7. It is advised that you do not run your server on port 80. There are plenty of Internet worms and
hackers scanning machines and looking for port 80.
M. Papa CS4333/6333 Computer Networks Fall 2018
5 Testing
A good way to test your server is by using any Web browser. Simply point it to the machine where you
are running the server, indicate the port number and the requested file. For example, if a server is running
on a machine named neo.mcs.utulsa.edu on port 16405 and we request a file named index.html, you would
type the following in the address field:
http://neo.mcs.utulsa.edu:16405/index.html
I will run a test on your server by creating an index.html file with references to gif, jpeg and pdf files to
make sure that it can handle the required media types.

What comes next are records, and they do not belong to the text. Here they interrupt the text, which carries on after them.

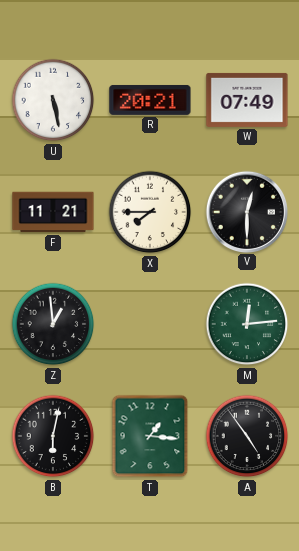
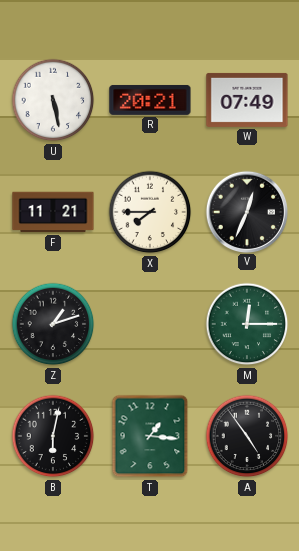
V: 12:30 -> 12:34
Z: 12:59 -> 1:12
M: 12:14 -> 12:15
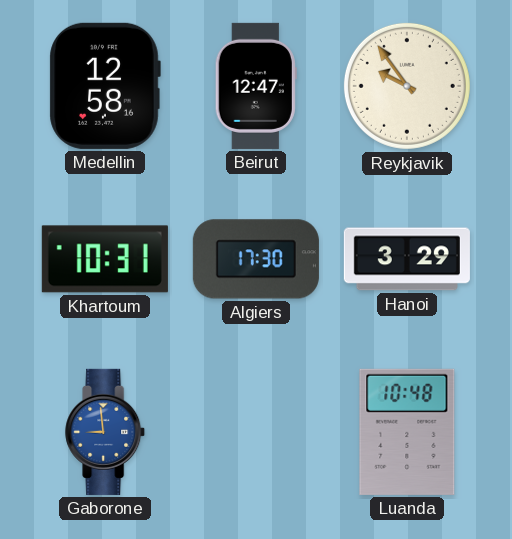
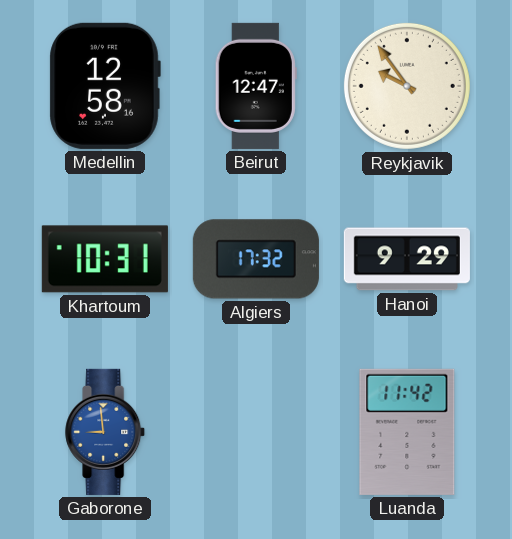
Algiers: 17:30 -> 17:32
Hanoi: 3:29 -> 9:29
Luanda: 10:48 -> 11:42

Note that your server is expected to run in any platform where the Java is supported (there might be issues
with file path specification).
6 Report
You must include a well typed report explaining your design and implementation. You MUST implement
the required features as described in this document and you MAY include any other additional features as
long as they are HTTP/1.1 compliant.
7 Submission
The report and electronic submissions are due at class time on the due date via Harvey.
DUE DATE: Wednesday, November 28th, 2018 at 11:00am.
版权所有:编程辅导网 2021 All Rights Reserved 联系方式:QQ:99515681 微信:codinghelp 电子信箱:99515681@qq.com
免责声明:本站部分内容从网络整理而来,只供参考!如有版权问题可联系本站删除。